EPA pledges $16 million per year for Tar Creek Superfund cleanup

PICHER, Okla. – The Environmental Protection Agency has pledged more than $16 million annually for the continued cleanup of toxic mine waste at the heavily polluted Tar Creek Superfund Site.

The Tar Creek Superfund site is one of the most polluted areas on the planet. The water in Tar Creek water runs red with poisonous lead. The chat piles, man-made mountains of toxic bedrock, loom. The land surface is at risk of collapsing into cavernous mine structures below.

It has been a decade since the federal government first declared the area uninhabitable. The towns of Picher and Cardin were both abandoned by their residents.

“It’s the largest Superfund site in Oklahoma,” Oklahoma Department of Environmental Quality Executive Director Scott Thompson told News 4 in October.

Superfund is a law that gives the EPA funding and authority to clean up contaminated sites.
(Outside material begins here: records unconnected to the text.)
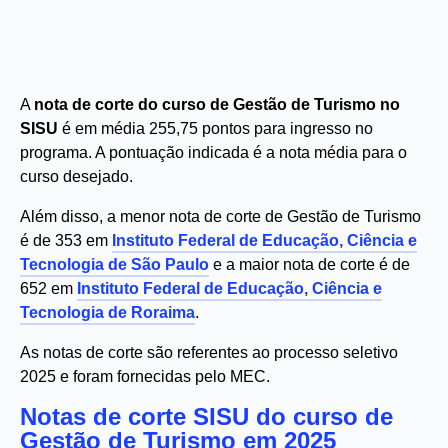
A
nota de corte do curso de Gestão de Turismo no
SISU
é em média 255,75 pontos para ingresso no
programa. A pontuação indicada é a nota média para o
curso desejado.
Além disso, a menor nota de corte de Gestão de Turismo
é de 353 em
Instituto Federal de Educação, Ciência e
Tecnologia de São Paulo
e a maior nota de corte é de
652 em
Instituto Federal de Educação, Ciência e
Tecnologia de Roraima
.
As notas de corte são referentes ao processo seletivo
2025 e foram fornecidas pelo MEC.
Notas de corte SISU do curso de
Gestão de Turismo em 2025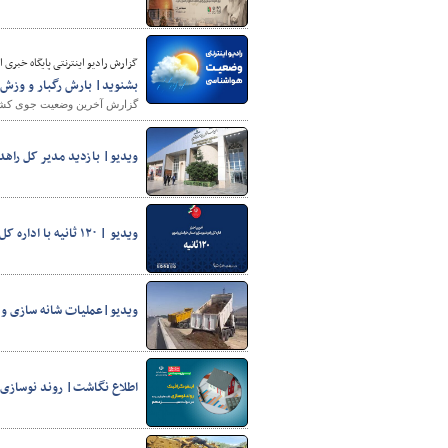
گزارش رادیو اینترنتی پایگاه‌ خبری از آ
بشنوید| بارش رگبار و وزش
گزارش آخرین وضعیت جوی کشور ر
ویدیو| بازدید مدیر کل راهدا
ویدیو | ۱۲۰ ثانیه با اداره کل راه و شهرسازی خراسان رضوی
️ویدیو|عملیات شانه سازی و 
اطلاع نگاشت| روند نوسازی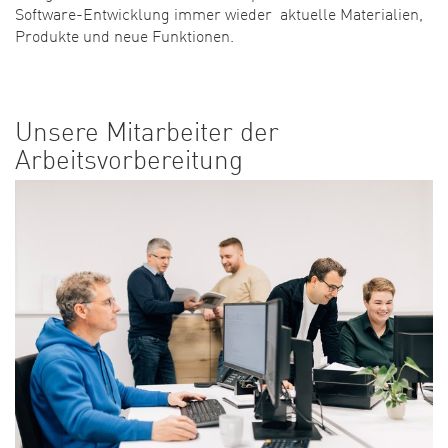
Software-Entwicklung immer wieder aktuelle Materialien,
Produkte und neue Funktionen.
Unsere Mitarbeiter der
Arbeitsvorbereitung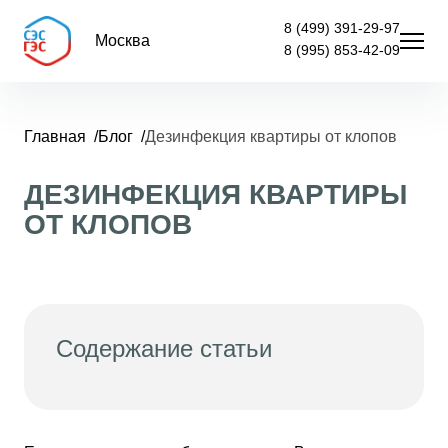
8 (499) 391-29-97
Москва
8 (995) 853-42-09
Главная
Блог
Дезинфекция квартиры от клопов
ДЕЗИНФЕКЦИЯ КВАРТИРЫ
ОТ КЛОПОВ
Содержание статьи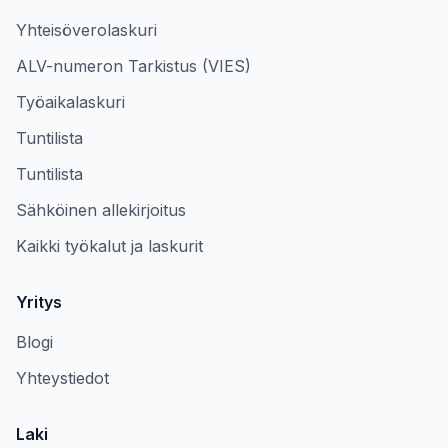
Yhteisöverolaskuri
ALV-numeron Tarkistus (VIES)
Työaikalaskuri
Tuntilista
Tuntilista
Sähköinen allekirjoitus
Kaikki työkalut ja laskurit
Yritys
Blogi
Yhteystiedot
Laki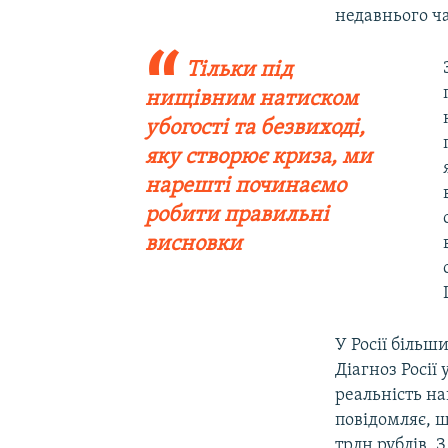
недавнього ча
Тільки під
нищівним натиском
убогості та безвиході,
яку створює криза, ми
нарешті починаємо
робити правильні
висновки
У Росії більш
Діагноз Росії
реальність на
повідомляє, щ
трлн рублів. 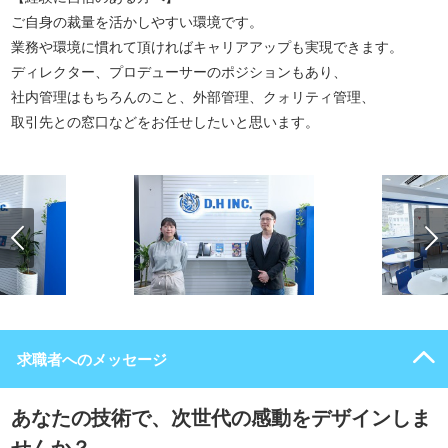
ご自身の裁量を活かしやすい環境です。
業務や環境に慣れて頂ければキャリアアップも実現できます。
ディレクター、プロデューサーのポジションもあり、
社内管理はもちろんのこと、外部管理、クォリティ管理、
取引先との窓口などをお任せしたいと思います。
求職者へのメッセージ
あなたの技術で、次世代の感動をデザインしま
Tar Creek, in Ottawa County, covers a 40-square-mile area and is one of the nation's oldest, most complex Superfund sites.

The Tulsa World reports the EPA, in collaboration with Oklahoma and the Quapaw Nation, announced Monday that their plan is open for a 30-day public evaluation. The plan provides an update on cleanup progress and establishes framework for cleaning up mining waste in Ottawa County over the next five years.

The EPA is expected to release a final Tar Creek Strategic Plan this summer.